Dans quelle mesure la dermatite atopique a-t-elle affecté votre travail? 

 En 2012, je me suis retrouvée à l’urgence parce que je m’étais tellement gratté le visage pendant mon sommeil que je me suis réveillée avec les yeux complètement enflés et une immense entaille au front. C’était comme si Wolverine m’avait attaqué le visage avec ses griffes. Mon mari m’a dit : « Tu n’as plus le choix, il faut que tu te fasses soigner d’urgence par un médecin. » Cela a mené à de nombreux déplacements à l’urgence et à des congés de maladie. C’est à ce moment que j’ai dit à mon employeur de l’époque que je souffrais de cette maladie. Mon patron et moi avons dû nous asseoir afin que je puisse lui expliquer à quel point la dermatite atopique affectait ma capacité à me concentrer, à écrire et à faire toutes les choses que nous devons faire pour réussir au travail. En fait, les congés de maladie ont mis en évidence à quel point la dermatite atopique était devenue débilitante pour moi. Deux choses m’ont cependant aidée à retourner au travail. J’ai commencé par suivre de nouveaux traitements prescrits par mon médecin, ce qui m’a procuré du soulagement. Deuxièmement, lorsque les démangeaisons ont cessé grâce aux médicaments, ma façon de voir les choses a changé. Comme je dormais davantage, j’entrevoyais la vie avec plus d’espoir. Même quelques heures de sommeil de plus m’ont aidée à m’éclaircir les idées et à sortir du lit avec la volonté d’accomplir mes tâches, de prendre ma douche, de m’habiller et de me rendre au travail. Auparavant, rien de tout cela n’était possible. 

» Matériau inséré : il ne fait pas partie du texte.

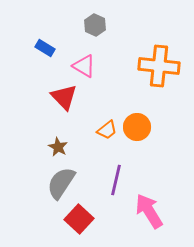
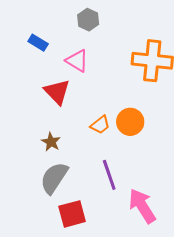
purple line: (116, 180) -> (109, 175), turned -32
red square: (79, 219) -> (72, 214), turned 32

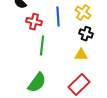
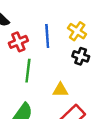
red cross: (34, 22) -> (18, 42), turned -35
yellow triangle: (81, 55) -> (60, 90), moved

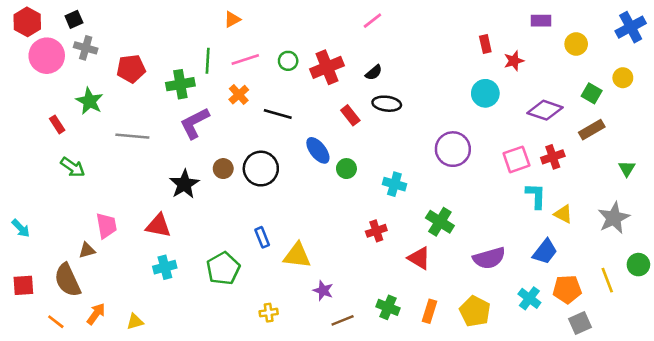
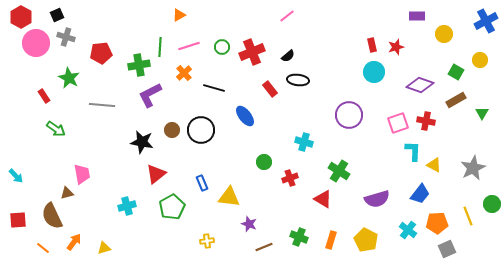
red rectangle: (485, 44) -> (372, 45), moved
red cross: (553, 157) -> (426, 121), turned 30
green circle: (346, 169) -> (264, 162), moved
green triangle: (627, 169) -> (482, 113), moved
black star: (184, 184) -> (142, 142), turned -30
red triangle: (158, 226) -> (156, 174), moved, turned -50

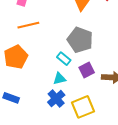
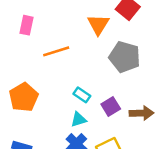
orange line: (28, 25) -> (56, 51), moved
gray pentagon: (80, 40) -> (125, 57), moved

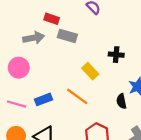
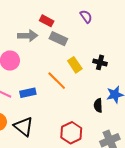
yellow rectangle: (90, 71) -> (75, 65), moved
orange line: (77, 96) -> (57, 81), moved

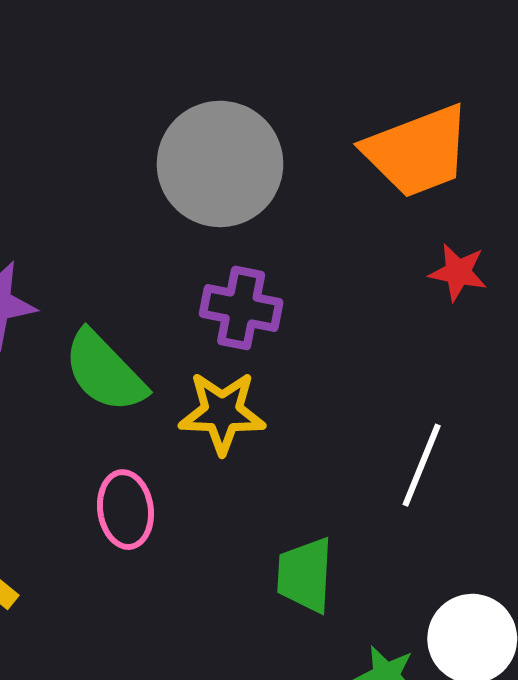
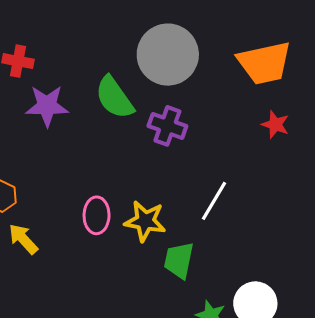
green semicircle: (105, 372) -> (114, 98), moved
yellow star: (222, 413) -> (145, 221), moved
white line: (422, 465) -> (214, 201), moved

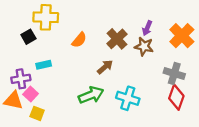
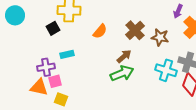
purple arrow: (147, 28) -> (178, 11), moved
pink square: (31, 94) -> (55, 81), turned 32
green arrow: (91, 95) -> (122, 73), moved
cyan cross: (128, 98) -> (166, 70), moved

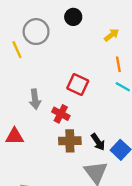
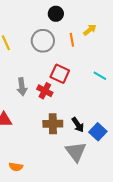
gray circle: (36, 32) -> (43, 41), moved
orange line: (118, 64) -> (72, 40), moved
red cross: (61, 114) -> (45, 91), moved

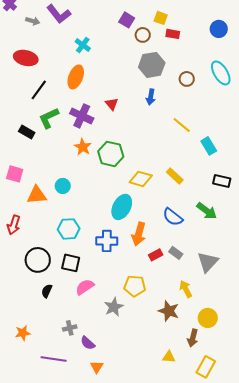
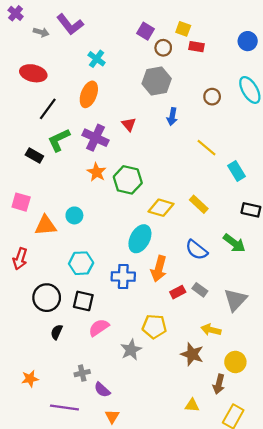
gray hexagon: (152, 65) -> (157, 81), moved
yellow arrow: (186, 289) -> (211, 330), turned -48

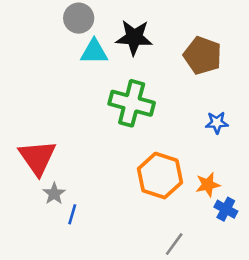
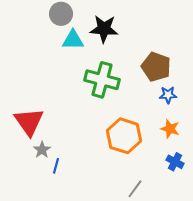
brown pentagon: (203, 56) -> (156, 67), moved
orange star: (208, 185) -> (170, 129), moved, turned 30

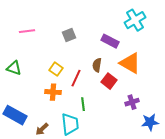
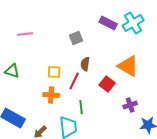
gray square: (69, 35) -> (76, 38), moved
purple rectangle: (110, 41) -> (108, 23), moved
brown semicircle: (97, 65) -> (85, 64), moved
yellow square: (56, 69) -> (54, 72), turned -32

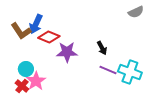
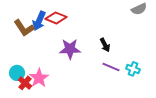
red diamond: (49, 37) -> (56, 18), moved
cyan circle: (26, 69) -> (17, 73), moved
cyan cross: (130, 72) -> (133, 69), size x0.6

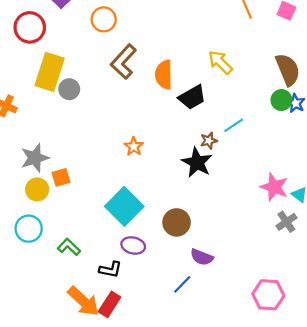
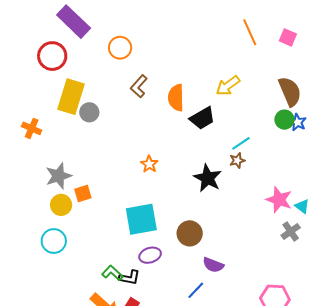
brown L-shape: (123, 62) -> (139, 86), size x0.7
yellow arrow: (220, 62) -> (228, 86), turned -80
brown star: (209, 141) -> (237, 160), moved
cyan square: (124, 206) -> (141, 219), turned 36
purple ellipse: (133, 245) -> (150, 255), turned -30
green L-shape: (69, 247) -> (112, 273), moved

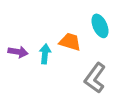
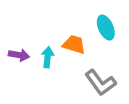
gray L-shape: (95, 78) -> (101, 83), turned -72

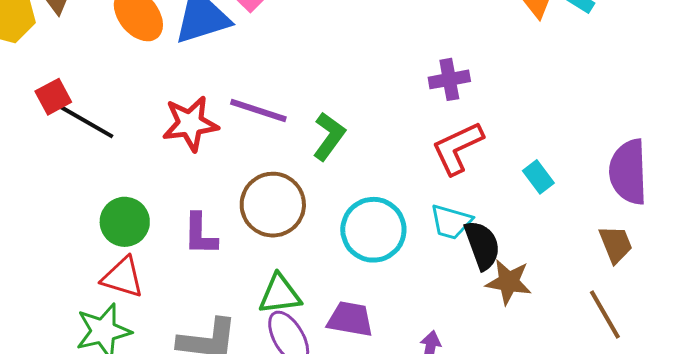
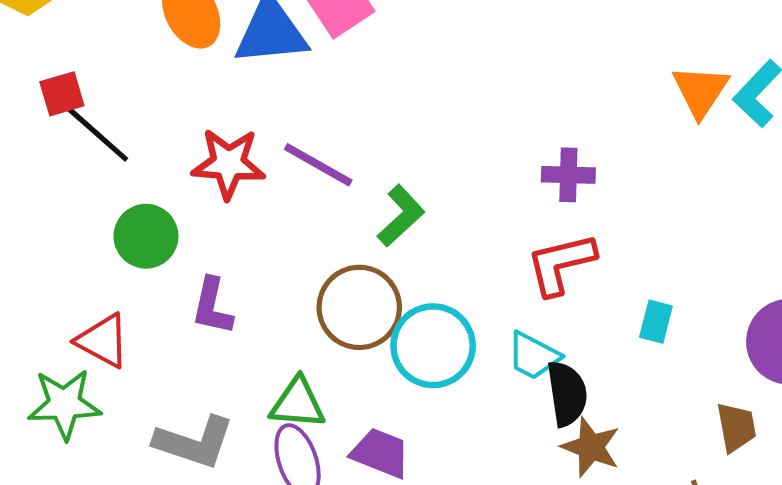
cyan rectangle: (538, 177) -> (656, 322), turned 40
brown circle: (273, 205) -> (359, 307), moved
green circle: (125, 222) -> (146, 236), moved

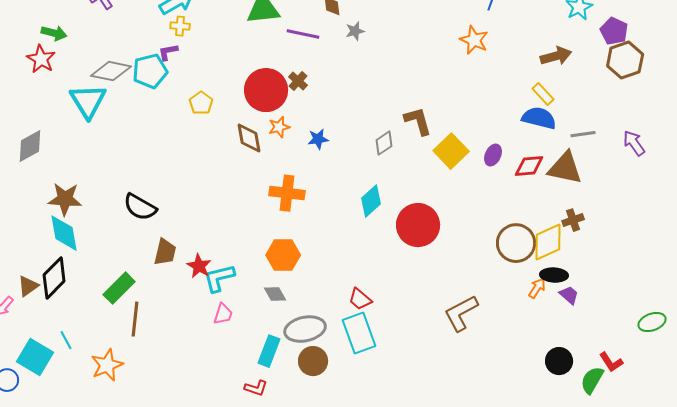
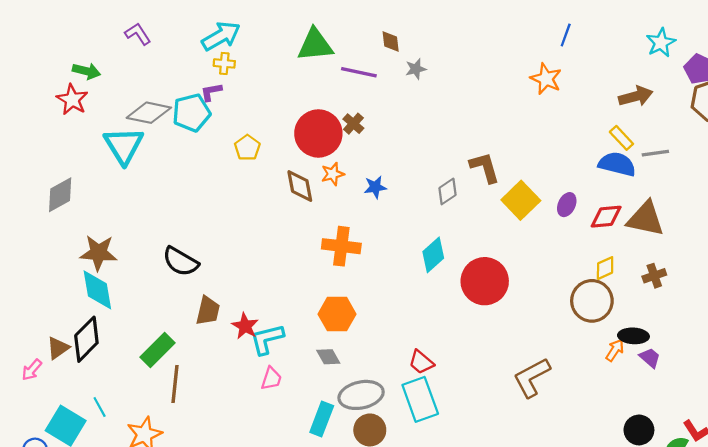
gray line: (583, 134) -> (655, 153), moved
yellow diamond: (548, 242) -> (605, 268), moved, size x0.6

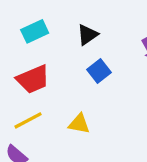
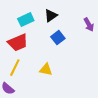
cyan rectangle: (35, 31) -> (26, 20), moved
yellow line: (28, 120) -> (15, 68), turned -36

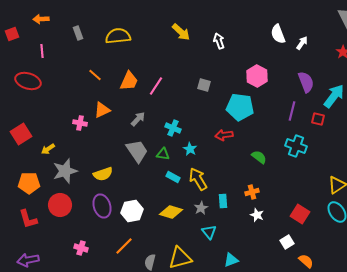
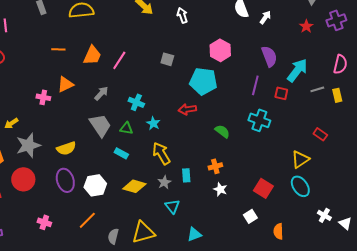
orange line: (95, 75) -> (58, 49), turned -40
cyan rectangle: (173, 177) -> (121, 153), moved
orange semicircle: (306, 261) -> (278, 231), moved, turned -133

Dans l’ensemble, en quoi le traitement vous a-t-il aidée? 

 Au fil des ans, j’ai essayé de nombreux traitements pour soulager mon eczéma. En collaboration avec mon médecin de famille et plusieurs dermatologues, j’ai finalement réussi à trouver un médicament qui est efficace pour moi et que je pourrai utiliser à long terme. Sans traitement, l’eczéma affecte énormément votre qualité de vie, du manque de sommeil jusqu’aux douleurs réelles qui touchent chacune des parties de votre corps. Cela peut vous obliger à rester au lit et faire en sorte que vous ne voulez pas quitter votre domicile. Honnêtement, aller travailler devient un véritable défi. Le traitement est donc la seule façon de reprendre une vie normale. 

Qu’aimeriez-vous que les employeurs sachent au sujet de la dermatite atopique? 

 Je fais du bénévolat en tant qu’ambassadrice de l’eczéma et j’ai vu que pour beaucoup de gens, la dermatite atopique est une partie importante de leur identité qu’ils préfèrent garder secrète. Ce n’est pas comme vivre avec le cancer, le diabète ou une maladie cardiaque, qui sont largement reconnus comme des maladies invalidantes et potentiellement mortelles. Ce n’est pas une maladie qui met la vie en danger, 

 mais en même temps, elle a une incidence énorme sur la qualité de vie. Les employeurs doivent comprendre que lorsque des personnes atteintes de dermatite atopique s’absentent du travail, il ne s’agit pas d’un caprice. C’est un problème légitime et tangible. De plus, la pandémie a montré que de nombreuses personnes peuvent travailler à distance au besoin, et je pense que ces options devraient être offertes aux personnes atteintes d’eczéma. Enfin, certains médicaments contre la dermatite atopique coûtent cher, de sorte qu’ils ne sont pas accessibles aux personnes qui ne sont pas couvertes par leur régime d’assurance médicaments. Les employeurs peuvent aider les personnes atteintes de dermatite atopique modérée ou grave en couvrant le coût des médicaments dont elles ont besoin.